Dans les îles, il y a deux types de système volcanique : un arc insulaire de volcans, comme en Martinique, en Guadeloupe et à la Dominique, et un volcanisme de points chauds, à La Réunion par exemple.

Dans les îles, la plus belle réalisation en matière de géothermie, et la seule dans le domaine de la production d'électricité, se trouve à Bouillante en Guadeloupe. Elle est composée de deux unités qui produisent 6% de l'électricité de la Guadeloupe. L'unité Bouillante 1 fournit 4,7 mégawatts électriques , l'unité Bouillante 2 11 mégawatts. Le champ géothermal de Bouillante n'est absolument pas lié à l'activité actuelle du volcan de la Soufrière, nous sommes sur des édifices volcaniques anciens, déconnectés du volcanisme actuel. Dans le périmètre d'exploitation de Bouillante, il y a encore un fort potentiel à développer. Un projet Bouillante 3 doit voir le jour ; dans la zone de Vieux-Habitants, au Sud, des études sont actuellement en cours. Les résultats devraient être disponibles d'ici la fin du premier semestre 2013.

Un potentiel de développement un peu plus caché, et à approfondir, existe à la Martinique dans trois zones : sur le flanc ouest de la montagne Pelée, au niveau de la petite anse au sud de l'île ; sur la plaine du Lamentin.

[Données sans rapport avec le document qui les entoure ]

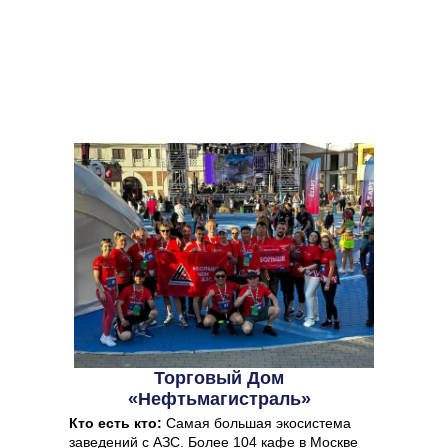
Торговый Дом
«‎Нефтьмагистраль»‎
Кто есть кто:
Самая большая экосистема
заведений с АЗС. Более 104 кафе в Москве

A cet endroit des forages ont déjà été réalisés dans les années 2000, avec des résultats assez prometteurs en matière de production de moyenne énergie.

A La Réunion, le potentiel en géothermie concerne les cirques de Salazie et Cilaos (Piton des neiges) et le secteur de la plaine des sables à l'ouest du Piton de la fournaise et de la rivière des remparts. Fin 2008, le projet de réalisation de trois forages exploratoires dans la plaine des sables a été abandonné en raison des risques pesant sur la demande de classement au patrimoine mondial de l'UNESCO, s'agissant d'une zone située dans le parc national, mais il pourra peut être revoir le jour à un autre endroit.

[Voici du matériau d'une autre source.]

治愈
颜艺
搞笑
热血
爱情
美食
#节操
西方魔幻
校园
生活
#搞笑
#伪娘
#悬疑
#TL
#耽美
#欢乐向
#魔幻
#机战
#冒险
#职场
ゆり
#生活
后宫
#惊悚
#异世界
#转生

La géothermie électrogène permet de consolider et sécuriser les systèmes énergétiques insulaires, souvent intermittents en ce qui concerne l'énergie éolienne ou solaire. La géothermie est une énergie de base avec des taux de disponibilité qui peuvent être supérieurs à 90 %. Il s'agit d'une production locale, indépendante des importations de combustibles fossiles. Elle est moins chère, puisque le tarif de rachat actuel fixé par la commission de régulation de l'énergie est de 130 euros par mégawatt heure, alors que les énergies conventionnelles sont plutôt autour de 200 euros par mégawatt heure. Il est en outre possible d'utiliser tout ou partie de la ressource géothermale, « en cascade », pour des applications « chaleur », dans le domaine agricole (séchage), industriel (froid)... Cette production émet peu de rejets en CO2. Il s'agit en outre une filière complète, déjà structurée.

Nos attentes de professionnels de la géothermie sont les suivantes.

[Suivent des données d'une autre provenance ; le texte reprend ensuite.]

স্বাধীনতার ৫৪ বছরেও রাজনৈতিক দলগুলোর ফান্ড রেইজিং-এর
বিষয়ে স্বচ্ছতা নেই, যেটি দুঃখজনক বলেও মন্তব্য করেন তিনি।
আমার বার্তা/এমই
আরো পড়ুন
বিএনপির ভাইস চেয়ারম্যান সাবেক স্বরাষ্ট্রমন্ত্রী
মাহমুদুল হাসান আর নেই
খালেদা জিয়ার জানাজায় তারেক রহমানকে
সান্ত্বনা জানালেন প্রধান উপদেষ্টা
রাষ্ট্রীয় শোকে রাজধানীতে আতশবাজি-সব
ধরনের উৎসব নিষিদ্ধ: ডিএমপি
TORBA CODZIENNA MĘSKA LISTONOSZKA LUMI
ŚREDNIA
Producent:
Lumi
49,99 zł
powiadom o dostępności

Il faut tout d'abord continuer à développer la connaissance des ressources géothermiques, que ce soit pour la production de chaleur ou la production d'électricité. Il faudrait également instaurer un dispositif de couverture du risque géologique pour la production d'électricité, comme cela existe déjà pour la production de chaleur. La conception de mécanismes de soutien financier au développement de la géothermie dans les territoires insulaires, notamment en termes de tarifs d'achat, permettrait par ailleurs à beaucoup de projets de voir le jour ; il faudrait que le tarif d'achat soit compris entre 170 et 200 euros du mégawatt-heure. Il faudrait également définir une réglementation adaptée aux territoires insulaires, notamment pour l'importation d'électricité : la production d'électricité sur l'île de la Dominique pourrait intéresser la Martinique ou la Guadeloupe. Des adaptations de la réglementation sont également nécessaires : lorsque l'on fait des forages d'exploration, ne pourrions-nous pas travailler comme dans le domaine des hydrocarbures, avec un système de déclaration plutôt que d'autorisation, qui prend beaucoup plus de temps ?

Pour améliorer l'insertion des projets dans les territoires, la mise en place d'une redevance communale permettrait aux collectivités locales de s'y retrouver sur le plan financier.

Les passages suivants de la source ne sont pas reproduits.